**The problem**
Leaving out any pictures, print the entries that follow exactly as they stand.

**Input records**
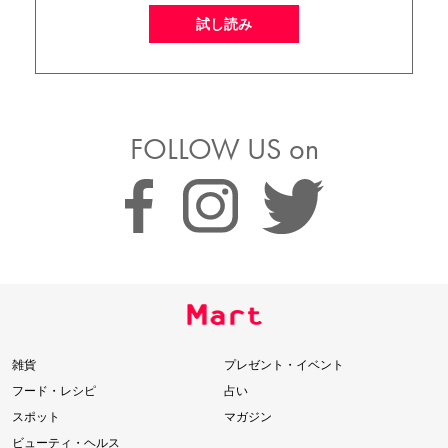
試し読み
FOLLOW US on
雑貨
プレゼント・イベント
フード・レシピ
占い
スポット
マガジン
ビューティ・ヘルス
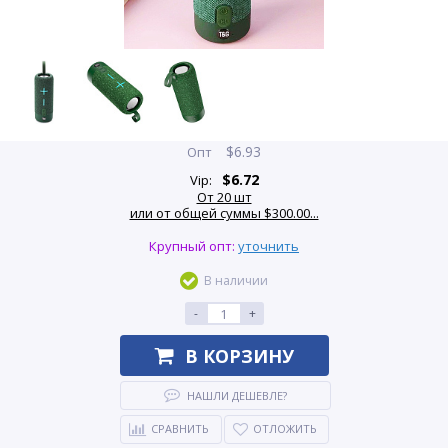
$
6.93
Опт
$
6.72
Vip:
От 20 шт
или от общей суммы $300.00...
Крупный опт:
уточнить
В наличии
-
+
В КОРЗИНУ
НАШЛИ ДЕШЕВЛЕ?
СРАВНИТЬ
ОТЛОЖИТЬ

**Answer to the exercise**
試し読み
FOLLOW US on
雑貨
プレゼント・イベント
フード・レシピ
占い
スポット
マガジン
ビューティ・ヘルス
$
6.93
Опт
$
6.72
Vip:
От 20 шт
или от общей суммы $300.00...
Крупный опт:
уточнить
В наличии
-
+
В КОРЗИНУ
НАШЛИ ДЕШЕВЛЕ?
СРАВНИТЬ
ОТЛОЖИТЬ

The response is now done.